• TRY IT: Where a picture occurs in the data, omit it, and copy all remaining data exactly.

═════ MATERIALS PROVIDED ═════

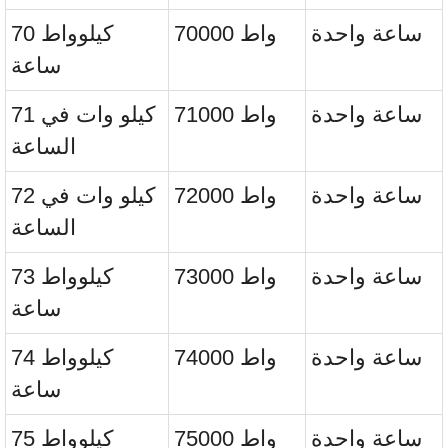
ساعة واحدة
70000 واط
70 كيلوواط
ساعة
ساعة واحدة
71000 واط
71 كيلو وات في
الساعة
ساعة واحدة
72000 واط
72 كيلو وات في
الساعة
ساعة واحدة
73000 واط
73 كيلوواط
ساعة
ساعة واحدة
74000 واط
74 كيلوواط
ساعة
ساعة واحدة
75000 واط
75 كيلوواط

═════

• FINISHED TASK:
ساعة واحدة
70000 واط
70 كيلوواط
ساعة
ساعة واحدة
71000 واط
71 كيلو وات في
الساعة
ساعة واحدة
72000 واط
72 كيلو وات في
الساعة
ساعة واحدة
73000 واط
73 كيلوواط
ساعة
ساعة واحدة
74000 واط
74 كيلوواط
ساعة
ساعة واحدة
75000 واط
75 كيلوواط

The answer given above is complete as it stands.